Monday, May 7, 2007

Parasite's Going to the Clink


As first reported by TMZ.COM last week, Paris Hilton was sentenced to 45 days in jail. No if's, and's, or but's about it. No house arrest, no suspended sentence, instead she'll be heading to the clink in less than a month.

A Los Angeles County Superior Court judge has sentenced Paris Hilton to 45 days in L.A. County jail for violating her probation in a reckless driving case. Judge Michael T. Sauer handed down the harsh sentence, telling Paris she will not be allowed work release, furloughs, use of an alternative jail or electronic monitoring in lieu of jail. She must do the time! An emotional Paris, with tears welling up in her eyes, told the judge moments before the decision "I'm sorry, I'm sorry." Witnesses inside the courtroom say that Paris' parent, Rick and Kathy Hilton, were both visibly upset as the sentence was handed down. Kathy, we're told, was especially distraught. Paris will serve her sentence at the Century Regional Detention Facility (CRDF). She will begin her sentence on June 5."

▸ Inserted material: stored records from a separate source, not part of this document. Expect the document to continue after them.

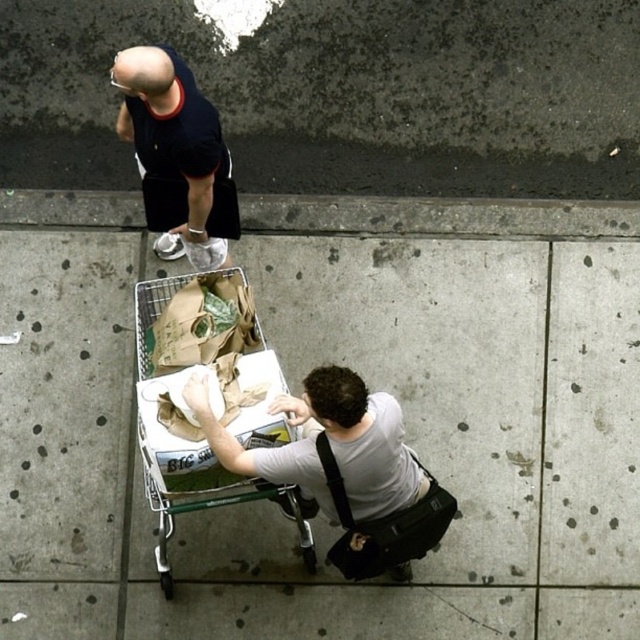 Is point (268, 356) in front of point (280, 477)?

That is False.

Looking at this image, between metallic silver shopping cart at center and white matte shirt at lower center, which one is positioned higher?

Positioned higher is white matte shirt at lower center.

Who is more distant from viewer, (195, 460) or (205, 428)?

The point (195, 460) is behind.

This screenshot has width=640, height=640. I want to click on metallic silver shopping cart at center, so click(179, 433).

Is concrete at upper center positioned in front of metallic silver shopping cart at center?

That is False.

Does point (88, 195) come in front of point (164, 493)?

No, (88, 195) is further to viewer.

Find the location of a particular element. Image resolution: width=640 pixels, height=640 pixels. concrete at upper center is located at coordinates (436, 216).

Is metallic silver shopping cart at center bigger than black matte shirt at upper left?

Correct, metallic silver shopping cart at center is larger in size than black matte shirt at upper left.

Does metallic silver shopping cart at center appear under black matte shirt at upper left?

Correct, metallic silver shopping cart at center is located below black matte shirt at upper left.

Which is in front, point (260, 444) or point (172, 200)?

Point (260, 444) is more forward.

Find the location of a particular element. The width and height of the screenshot is (640, 640). metallic silver shopping cart at center is located at coordinates (179, 433). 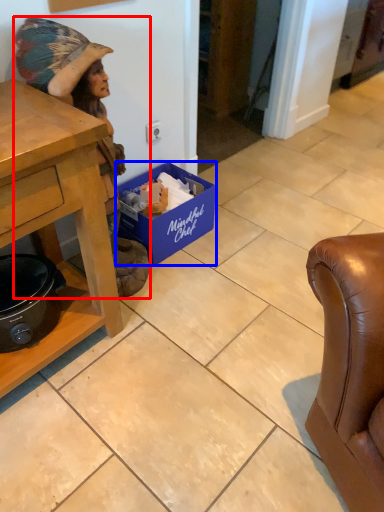 Question: Among these objects, which one is farthest to the camera, person (highlighted by a red box) or box (highlighted by a blue box)?

Choices:
 (A) person
 (B) box

Answer: (B) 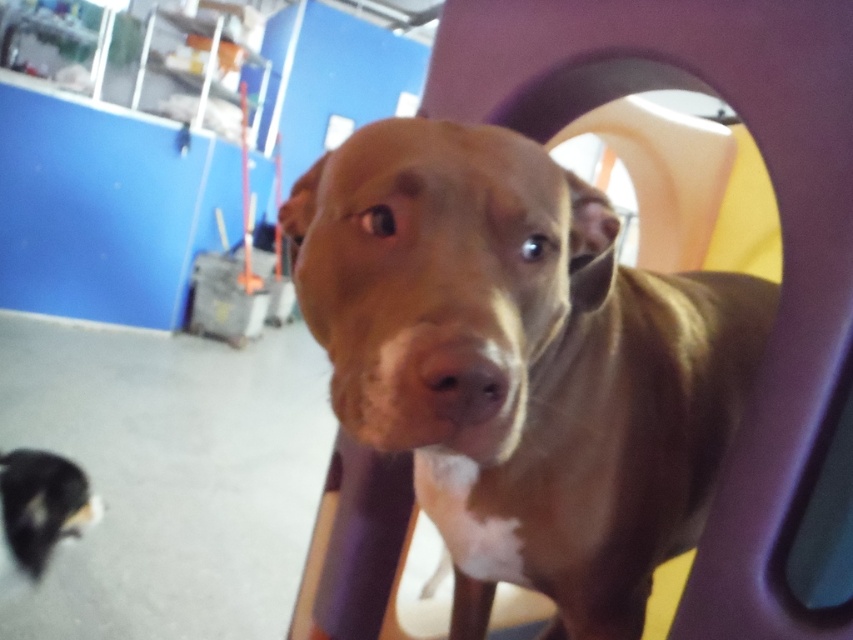 Is brown shiny dog at center to the right of black fur dog at lower left from the viewer's perspective?

Yes, brown shiny dog at center is to the right of black fur dog at lower left.

Does brown shiny dog at center appear under black fur dog at lower left?

No, brown shiny dog at center is not below black fur dog at lower left.

I want to click on brown shiny dog at center, so click(x=521, y=364). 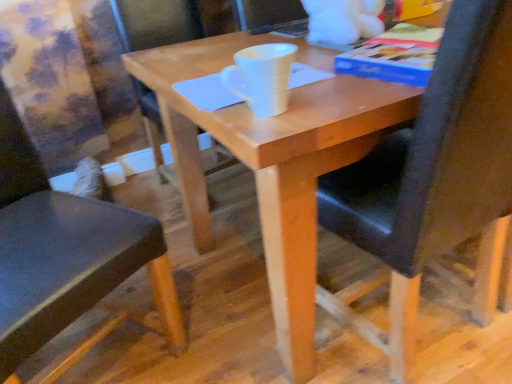 Locate an element on the screen. The image size is (512, 384). free point below black leather chair at left, the 2th chair when ordered from right to left (from a real-world perspective) is located at coordinates (x=106, y=350). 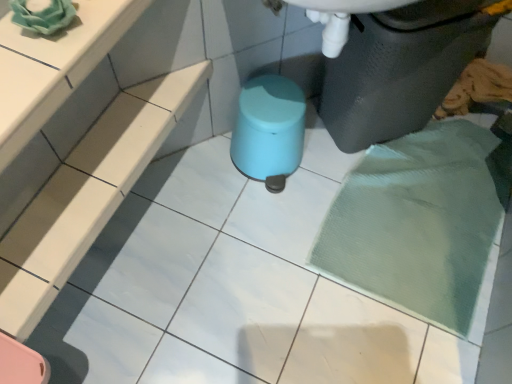 Question: From a real-world perspective, is matte plastic waste container at lower right physically below mint glossy stool at center?

Choices:
 (A) no
 (B) yes

Answer: (A)

Question: Could you tell me if matte plastic waste container at lower right is turned towards mint glossy stool at center?

Choices:
 (A) yes
 (B) no

Answer: (B)

Question: Is matte plastic waste container at lower right further to camera compared to mint glossy stool at center?

Choices:
 (A) no
 (B) yes

Answer: (A)

Question: Is matte plastic waste container at lower right bigger than mint glossy stool at center?

Choices:
 (A) yes
 (B) no

Answer: (A)

Question: From the image's perspective, does matte plastic waste container at lower right appear lower than mint glossy stool at center?

Choices:
 (A) no
 (B) yes

Answer: (A)

Question: Are matte plastic waste container at lower right and mint glossy stool at center far apart?

Choices:
 (A) no
 (B) yes

Answer: (A)

Question: Does mint glossy stool at center have a larger size compared to matte plastic waste container at lower right?

Choices:
 (A) yes
 (B) no

Answer: (B)

Question: Does mint glossy stool at center have a greater height compared to matte plastic waste container at lower right?

Choices:
 (A) yes
 (B) no

Answer: (B)

Question: From a real-world perspective, is mint glossy stool at center on matte plastic waste container at lower right?

Choices:
 (A) no
 (B) yes

Answer: (A)

Question: Does mint glossy stool at center turn towards matte plastic waste container at lower right?

Choices:
 (A) yes
 (B) no

Answer: (B)

Question: From the image's perspective, is mint glossy stool at center on matte plastic waste container at lower right?

Choices:
 (A) no
 (B) yes

Answer: (A)

Question: Is mint glossy stool at center shorter than matte plastic waste container at lower right?

Choices:
 (A) no
 (B) yes

Answer: (B)

Question: Is matte plastic waste container at lower right inside or outside of mint glossy stool at center?

Choices:
 (A) inside
 (B) outside

Answer: (B) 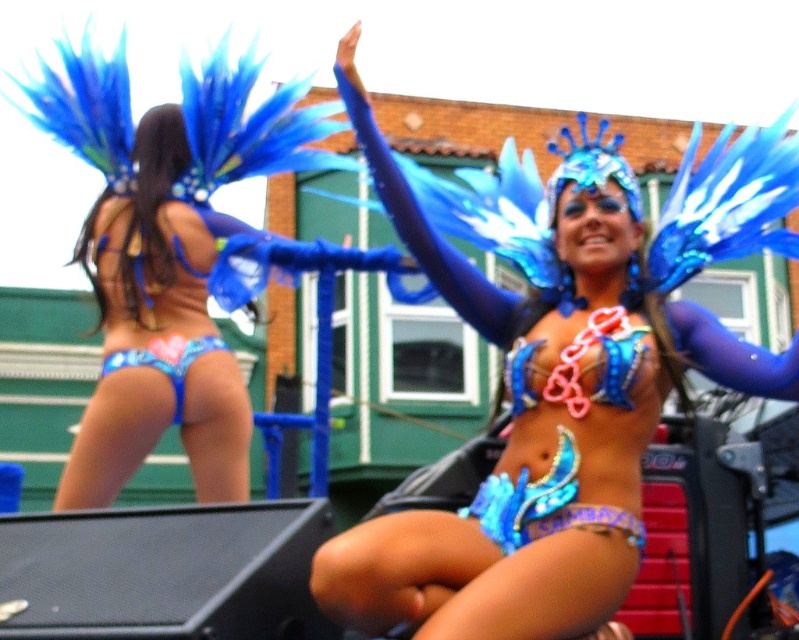 You are a photographer trying to capture both performers in a single frame. Given that the shiny blue costume at center and the blue sequined bikini bottom at lower left are part of the same outfit, which part of the costume would require more space in the frame to ensure it is fully visible?

The shiny blue costume at center requires more space in the frame because its width is larger than the blue sequined bikini bottom at lower left.

You are a photographer at a parade and want to capture both the shiny blue costume at center and the blue sequined bikini bottom at lower left in the same frame. Which costume should you focus on to ensure both are visible without zooming in or out?

The shiny blue costume at center is bigger than the blue sequined bikini bottom at lower left, so focusing on the shiny blue costume at center will ensure both are visible without needing to adjust the zoom.

You are a photographer at a parade and want to capture both the shiny blue costume at center and the blue sequined bikini bottom at lower left in a single frame. Since you can only focus on one subject at a time, which one should you choose to ensure the other remains in the background?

Wow. I'm speechless. This whore is finally gonna get to live like a common folk. No amount of money can change the judge's decision....hahahahahaha. This is awesome. Unless she just stays in her cell, or smuggles in bundles of cash to pay people off.....Paris is going to get the crap kicked out of her by tons of butch's and gangsta b*tches. That's sick. They should keep a camera focused on her underwear-less body 24 hours a day for a reality TV show....like they did in that movie "Ed." I can't stand this stuck up skank. She is an absolute retard, and thinks she can do whatever she wants because she has boatloads of money. Guess what you douchebag....for 45 days, you're going to lose your freedom. No cell phones, money, booze, casual unprotected sex (with men), Ferraris, Porches, Range Rovers, tank tops, thongs, lip gloss, and whatever else your cu*ty self needs on a daily basis. Have fun in the clink while everyone else enjoys a summer without seeing your lazy eye all over the tabloids and TV. Thank you God. Thank you.

All that being said, I'd still totally do her. What? Maybe I wouldn't use a rubber. It would be like winning the lottery knocking her up. No?